An eight-page letter penned in 1878 by Scottish-born inventor Alexander Graham Bell, containing a rare picture of his first telephone system, is up for auction.

The missive, being sold by New Hampshire-based RR Auction, was written by Bell to his father in 1878 after a “lightning accident” threatened the integrity of his fledging invention, the Daily Mail reported.

The letter is highlighted by a one-of-a-kind sketch of two connected telephones, with in-depth instructions to his family on a necessary safety precaution — one that could possibly save their lives.
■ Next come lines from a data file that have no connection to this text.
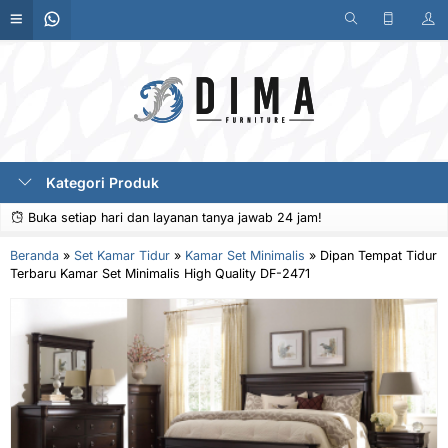
Kategori Produk
Buka setiap hari dan layanan tanya jawab 24 jam!
Beranda
»
Set Kamar Tidur
»
Kamar Set Minimalis
»
Dipan Tempat Tidur
Terbaru Kamar Set Minimalis High Quality DF-2471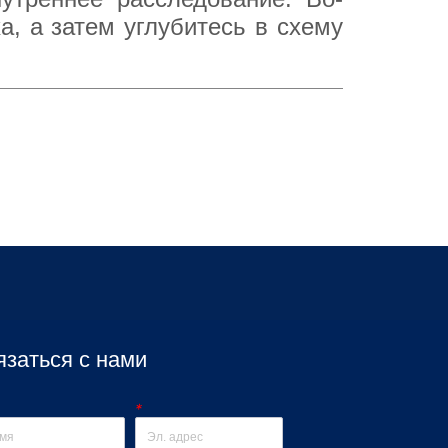
язаться с нами
*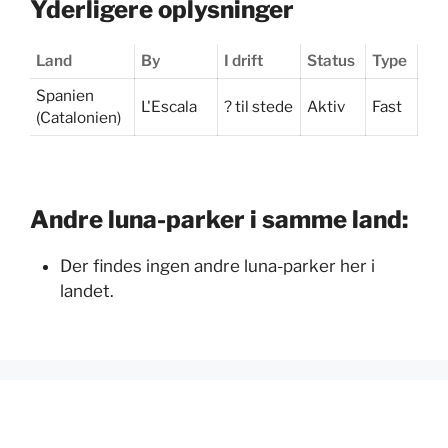
Yderligere oplysninger
Land
By
I drift
Status
Type
Spanien
L'Escala
? til stede
Aktiv
Fast
(Catalonien)
Andre luna-parker i samme land:
Der findes ingen andre luna-parker her i
landet.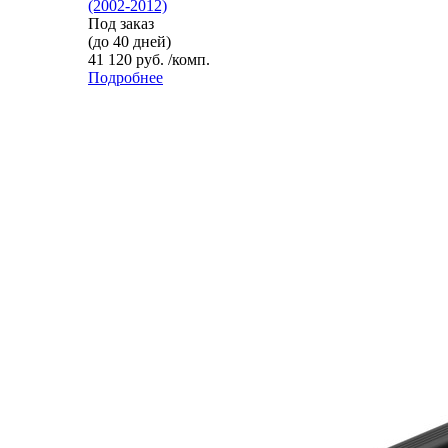
(2002-2012)
Под заказ
(до 40 дней)
41 120 руб. /комп.
Подробнее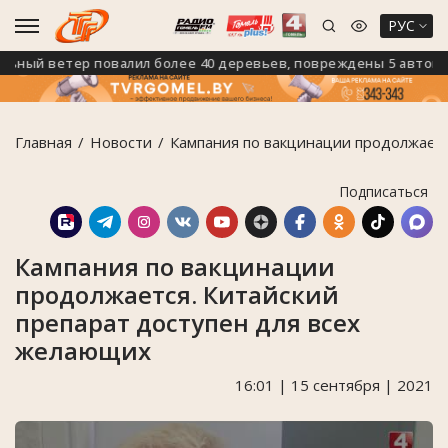
РУС
ный ветер повалил более 40 деревьев, повреждены 5 автомоб
Главная
Новости
Кампания по вакцинации продолжаетс
Подписаться
Кампания по вакцинации
продолжается. Китайский
препарат доступен для всех
желающих
16:01 | 15 сентября | 2021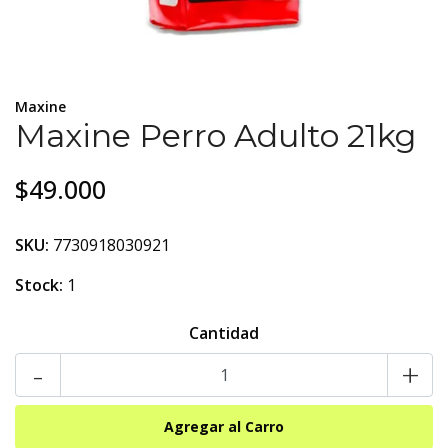
Maxine
Maxine Perro Adulto 21kg
$49.000
SKU:
7730918030921
Stock:
1
Cantidad
-
+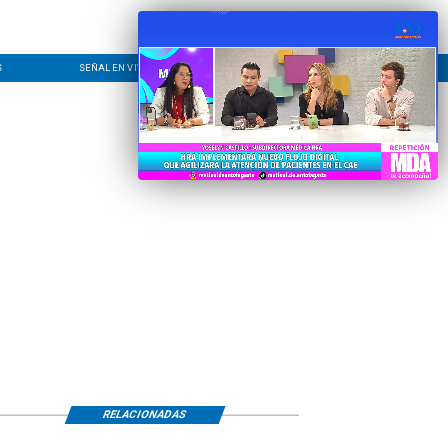
S
SEÑAL EN VIVO
CONTACTO
LÍNEA EDITORIAL
RELACIONADAS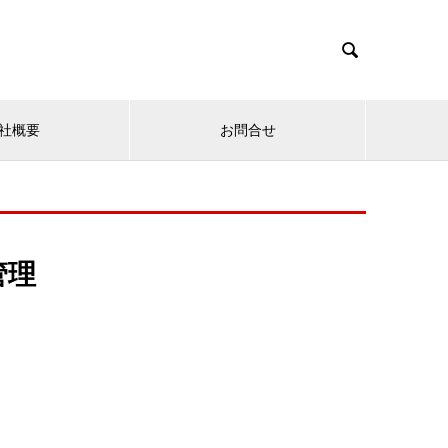

社概要
お問合せ
管理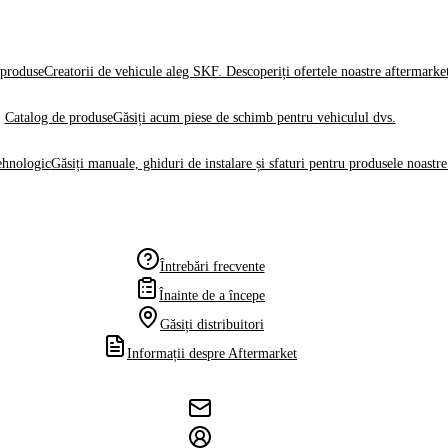
produse
Creatorii de vehicule aleg SKF. Descoperiți ofertele noastre aftermarke
Catalog de produse
Găsiți acum piese de schimb pentru vehiculul dvs.
ehnologic
Găsiți manuale, ghiduri de instalare și sfaturi pentru produsele noastre
Întrebări frecvente
Înainte de a începe
Găsiți distribuitori
Informații despre Aftermarket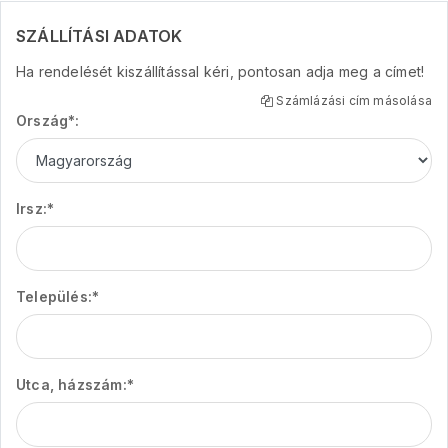
SZÁLLÍTÁSI ADATOK
Ha rendelését kiszállítással kéri, pontosan adja meg a címet!
Számlázási cím másolása
Ország*:
Irsz:*
Település:*
Utca, házszám:*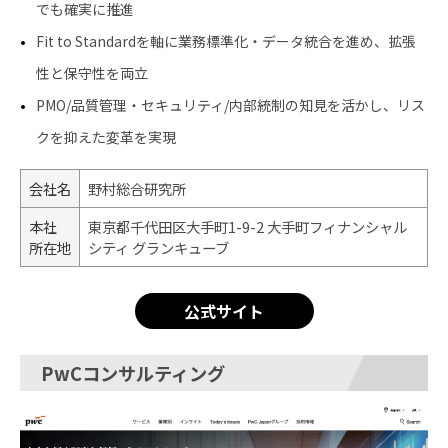
でも確実に推進
Fit to Standardを軸に業務標準化・データ統合を進め、拡張
性と保守性を両立
PMO/品質管理・セキュリティ/内部統制の知見を活かし、リス
クを抑えた変革を実現
会社名
野村総合研究所
本社
東京都千代田区大手町1-9-2 大手町フィナンシャル
所在地
シティ グランキューブ
公式サイト
PwCコンサルティング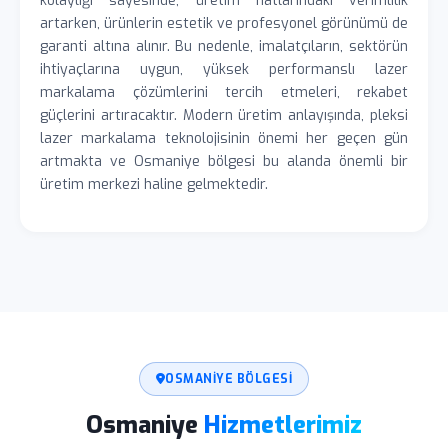
kolaylığı sayesinde, üretim hatlarındaki verimlilik
artarken, ürünlerin estetik ve profesyonel görünümü de
garanti altına alınır. Bu nedenle, imalatçıların, sektörün
ihtiyaçlarına uygun, yüksek performanslı lazer
markalama çözümlerini tercih etmeleri, rekabet
güçlerini artıracaktır. Modern üretim anlayışında, pleksi
lazer markalama teknolojisinin önemi her geçen gün
artmakta ve Osmaniye bölgesi bu alanda önemli bir
üretim merkezi haline gelmektedir.
OSMANIYE BÖLGESI
Osmaniye
Hizmetlerimiz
Bell writes in the letter, postmarked from Washington DC, on December 30, to his parents that he is “quite troubled by your account of the lightning accident at Tutelo Heights.

The accident shows that the earth terminals of your telephone line are defective for the current found a shorter path to the ground through two of your poles than by the proper path’’.

And he goes on to draw a remarkable diagram — two telephones — showing the correct mechanical assemblage to ensure proper function and, above all, safety.

Bell continues: “As I do not know your connections I shall merely state what connections I should advise in order to prevent a repetition of the accident — which might have been more serious had the poles not been struck and thus afforded a partial passage to the earth.”

Bell was a pioneer in the field of telecommunications and inventor of the “electrical speech machine”. He invented the telephone in 1876 with the help of his assistant Thomas A. Watson.